This morning I was scouring the internet for blogs in NYC with women and art as their subject - (we're looking for people to invite to a preview screening of our film "a woman like that") and came upon this blog listing an exhibition that is opening May 8th, “Remember the Ladies: Women Artists of the Hudson River School”, believed to be the first exhibition ever to focus solely on women artists associated with the 19th century landscape painting movement.
"Remember the Ladies" wow, that resounds for me. I think about Artemisia and all the "ladies" who have been forgotten in history, and how in our film "a woman like that" many people reflect on what this historical forgetting and then this finding of Artemisia, her life and her art mean for them.
So here is this other group of women - and again like Artemisia, many had fathers, brothers, other family members who were/are famous artists. And while the museum notice states, "They produced magnificent works of art, and they were inspired by the landscape just as Thomas Cole and Asher Durand were.", - I immediately ponder this comparison to Cole and Durand - the more famous men. And my mind streams, from that spectacular landscape to those forgotten women and, to all those others who have been and are inspired to make art who we never hear of .. and then I leap to this unknowable void - all this unseen art. And I remember the women we met at CAA who showed us images of their art, really good art, original, provocative, beautifully wrought art that they couldn't get shown and that we may never see.
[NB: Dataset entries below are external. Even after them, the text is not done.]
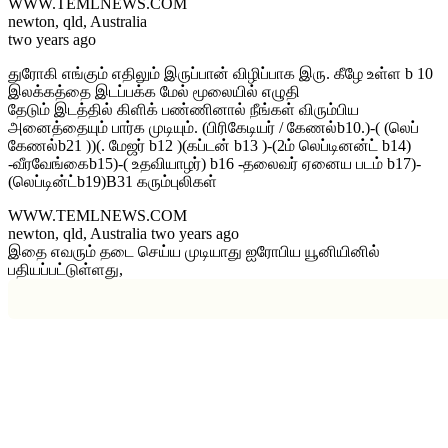
WWW.TEMLNEWS.COM
newton, qld, Australia
two years ago
துரோகி எங்கும் எதிலும் இருப்பான் விழிப்பாக இரு. கீழே உள்ள b 10
இலக்கத்தை இடப்பக்க மேல் மூலையில் எழுதி
தேடும் இடத்தில் கிளிக் பண்ணினால் நீங்கள் விரும்பிய
அனைத்தையும் பார்க முடியும். (பிரிகேடியர் / கேணல்b10.)-( (லெப்
கேணல்b21 ))(. மேஜர் b12 )(கப்டன் b13 )-(2ம் லெப்டினன்ட் b14)
-வீரவேங்கைb15)-( உதவியாழர்) b16 -தலைவர் ஏனைய படம் b17)-
(லெப்டின்ட்b19)B31 கரும்புலிகள்
WWW.TEMLNEWS.COM
newton, qld, Australia two years ago
இதை எவரும் தடை செய்ய முடியாது ஐரோபிய யூனியினில்
பதியப்பட்டுள்ளது,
So this is what I hope/imagine will happen during our upcoming travels to show "a woman like that" - women will share their work with us, with you, on our blog,on our facebook page and we will, in our little way "remember" that women make art - every day.
P.S. The announcement says "The title is taken from a letter from Abigail Adams to John Adams in 1776: “I desire you would Remember the Ladies… if particular care and attention is not paid to the Ladies we are determined to foment a Rebellion.” Now Abigail Adams was one cool "lady".